Is The Oscar Wilde Memorial A Bench?

Laura Reynolds
By Laura Reynolds Last edited 19 months ago
Is The Oscar Wilde Memorial A Bench?
Photo: kenjonbro

In 2014, David, an American visitor in London, and his wife, asked us whether the Oscar Wilde sculpture, A Conversation With Oscar Wilde, located on Adelaide Street near Charing Cross, is a bench to be sat on, or a sculpture to be admired from a distance.

Taking it to be a bench, they sat down "until some random dude started yelling at us. He screamed, 'This is a sculpture to a great man and not a bench! Get the hell off!'", leaving David wondering whether he had made an 'American faux pas'.

As David points out, the sculpture in question is the size of a bench, the height of a bench, the style of a bench, and, well, looks like a bench (or a coffin). The very shape of the sculpture, with sloped sides and a flat centre, invites you to sit down. Furthermore, the title of the piece, A Conversation With Oscar Wilde, has been cited by many as further incitement to take a pew and engage in chit chat with the stone head of the deceased playwright.

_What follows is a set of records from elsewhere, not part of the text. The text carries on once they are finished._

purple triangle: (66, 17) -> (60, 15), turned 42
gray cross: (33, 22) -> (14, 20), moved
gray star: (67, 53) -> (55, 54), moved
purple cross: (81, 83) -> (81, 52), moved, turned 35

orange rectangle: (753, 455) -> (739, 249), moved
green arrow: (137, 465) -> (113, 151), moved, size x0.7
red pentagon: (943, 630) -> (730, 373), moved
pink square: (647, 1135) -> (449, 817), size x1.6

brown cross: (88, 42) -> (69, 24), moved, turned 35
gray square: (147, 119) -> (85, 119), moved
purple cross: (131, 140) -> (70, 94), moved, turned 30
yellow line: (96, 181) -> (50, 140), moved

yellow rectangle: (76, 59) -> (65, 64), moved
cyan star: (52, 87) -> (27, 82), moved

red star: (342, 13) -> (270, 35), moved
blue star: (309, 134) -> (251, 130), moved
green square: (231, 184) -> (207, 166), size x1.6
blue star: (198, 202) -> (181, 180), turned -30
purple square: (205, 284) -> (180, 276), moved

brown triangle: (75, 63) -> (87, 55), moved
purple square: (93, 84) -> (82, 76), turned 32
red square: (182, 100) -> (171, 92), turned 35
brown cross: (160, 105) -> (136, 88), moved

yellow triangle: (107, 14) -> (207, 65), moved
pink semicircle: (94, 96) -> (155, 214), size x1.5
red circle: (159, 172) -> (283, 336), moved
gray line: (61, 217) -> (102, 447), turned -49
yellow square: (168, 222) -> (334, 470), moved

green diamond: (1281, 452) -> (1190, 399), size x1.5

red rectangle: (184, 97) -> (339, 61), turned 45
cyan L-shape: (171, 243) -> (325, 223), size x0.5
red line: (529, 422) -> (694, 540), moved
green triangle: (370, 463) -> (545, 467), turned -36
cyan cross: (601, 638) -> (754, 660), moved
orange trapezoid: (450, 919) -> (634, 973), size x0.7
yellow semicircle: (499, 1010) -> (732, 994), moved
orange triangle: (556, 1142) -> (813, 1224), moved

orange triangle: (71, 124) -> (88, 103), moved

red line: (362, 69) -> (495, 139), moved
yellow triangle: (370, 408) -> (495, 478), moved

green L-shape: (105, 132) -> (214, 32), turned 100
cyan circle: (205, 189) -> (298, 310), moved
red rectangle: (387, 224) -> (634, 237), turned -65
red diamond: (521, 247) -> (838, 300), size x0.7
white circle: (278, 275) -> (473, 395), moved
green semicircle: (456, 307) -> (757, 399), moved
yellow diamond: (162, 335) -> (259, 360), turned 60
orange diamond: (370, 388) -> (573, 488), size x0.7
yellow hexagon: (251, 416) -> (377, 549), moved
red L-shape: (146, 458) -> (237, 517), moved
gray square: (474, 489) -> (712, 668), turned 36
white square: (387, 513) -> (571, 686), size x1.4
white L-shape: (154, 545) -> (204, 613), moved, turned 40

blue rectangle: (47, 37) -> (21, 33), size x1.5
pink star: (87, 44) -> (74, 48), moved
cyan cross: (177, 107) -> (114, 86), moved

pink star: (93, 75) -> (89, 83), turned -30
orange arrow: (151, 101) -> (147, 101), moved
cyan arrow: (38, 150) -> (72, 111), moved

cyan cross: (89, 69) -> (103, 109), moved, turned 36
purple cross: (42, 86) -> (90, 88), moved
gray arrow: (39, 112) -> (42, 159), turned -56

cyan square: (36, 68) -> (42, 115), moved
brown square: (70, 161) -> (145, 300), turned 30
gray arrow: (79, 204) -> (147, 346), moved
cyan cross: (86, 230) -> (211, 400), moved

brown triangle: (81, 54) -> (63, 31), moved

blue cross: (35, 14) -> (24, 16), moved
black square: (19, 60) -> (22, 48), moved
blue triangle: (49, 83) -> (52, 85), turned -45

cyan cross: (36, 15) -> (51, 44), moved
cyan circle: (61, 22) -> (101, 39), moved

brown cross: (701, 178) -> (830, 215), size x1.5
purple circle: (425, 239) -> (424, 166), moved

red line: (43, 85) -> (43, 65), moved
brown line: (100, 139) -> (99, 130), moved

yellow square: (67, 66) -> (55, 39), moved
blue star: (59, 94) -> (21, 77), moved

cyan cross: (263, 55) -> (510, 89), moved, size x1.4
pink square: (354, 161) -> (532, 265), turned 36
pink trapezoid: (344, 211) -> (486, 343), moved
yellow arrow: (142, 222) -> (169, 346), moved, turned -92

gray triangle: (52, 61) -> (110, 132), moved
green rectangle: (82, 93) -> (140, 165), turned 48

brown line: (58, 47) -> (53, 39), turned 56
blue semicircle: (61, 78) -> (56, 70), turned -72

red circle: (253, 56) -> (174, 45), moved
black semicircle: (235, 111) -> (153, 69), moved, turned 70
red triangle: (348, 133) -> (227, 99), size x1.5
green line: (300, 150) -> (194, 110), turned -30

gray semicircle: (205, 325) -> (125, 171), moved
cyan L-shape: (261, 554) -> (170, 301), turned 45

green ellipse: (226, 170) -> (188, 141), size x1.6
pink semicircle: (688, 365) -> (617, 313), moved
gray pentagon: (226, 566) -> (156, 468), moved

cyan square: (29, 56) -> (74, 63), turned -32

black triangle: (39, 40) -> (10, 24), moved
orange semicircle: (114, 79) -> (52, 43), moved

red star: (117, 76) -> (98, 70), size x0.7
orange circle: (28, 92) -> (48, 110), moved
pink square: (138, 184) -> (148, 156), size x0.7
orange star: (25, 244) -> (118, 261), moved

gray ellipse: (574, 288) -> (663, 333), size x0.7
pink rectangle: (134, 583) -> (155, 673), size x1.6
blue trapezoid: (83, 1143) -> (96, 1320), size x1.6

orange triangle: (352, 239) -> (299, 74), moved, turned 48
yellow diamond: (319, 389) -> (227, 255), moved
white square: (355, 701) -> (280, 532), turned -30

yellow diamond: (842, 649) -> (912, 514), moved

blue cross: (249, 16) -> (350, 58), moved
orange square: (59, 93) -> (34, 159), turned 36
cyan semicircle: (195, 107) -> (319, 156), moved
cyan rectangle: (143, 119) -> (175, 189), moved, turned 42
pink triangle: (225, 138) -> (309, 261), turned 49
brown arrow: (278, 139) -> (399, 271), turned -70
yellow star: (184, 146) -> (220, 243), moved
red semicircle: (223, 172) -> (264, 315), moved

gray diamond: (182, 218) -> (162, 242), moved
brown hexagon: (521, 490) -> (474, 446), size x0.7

But what does the artist herself have to say? Maggi Hambling was picked from 12 artists who had each submitted Wilde memorial ideas. On the unveiling of the structure in 1998, she said

"The idea is that he is rising, talking, laughing, smoking from this sarcophagus and the passerby, should he or she choose to, can sit on the sarcophagus and have a conversation with him."

So, to the person who chased David and his wife away; your respect for, and protection of, A Conversation With Oscar Wilde, is admirable. But you're wrong. It's a bench.

A Conversation With Oscar Wilde featured in our gallery of London's best literary statues.

Last Updated 01 November 2016

Jimmy W

I can understand the guy who told them to get off. I feel the same way when walking past the Horse Guards Parade and seeing children swinging off the side of the war memorial there. However I think it is perhaps a bit extreme telling someone to get off, of what is clearly a bench.

Simon M

I really don't like it. Never thought of sitting on it either. Not as bad as the Churchill/FDR bench on Bond Street though


I am saddened every time I pass a dry water fountain on a London street. They were clearly left by Victorian benefactors. Why are they not kept running to stop tourists buying and disposing of plastic bottles ?


It's actually quite comfortable. I just never know which side to sit.

Hobart Calling

It looks a little similar to a Victorian invention to deal with 'her indoors'...a snippet on the device follows:

The 'wife tamer' was invented by publican Harry Tap in 1862 as a way of dealing with his nagging wife. He made six and one of them was donated to
Keighley's Cliffe Castle Museum in 1937. It is now its most popular exhibit. Its a cross between a coffin and a cradle with just the womens upper torso and head poking out at one end...

The inscription down the side reads: 'Hen Pecked Club's Peace Box No. 6, Patent Cure for a Cross Wife.'


If it had an etching of Lord Alfred Douglas I would definitely sit.

Chandramohan Naidu

It is Oscar Wilde he wont mind

Neil Evans

You probably can sit on it – but bearing in mind how many times you see people pissing on it late at night I'm not sure I'd want to touch it.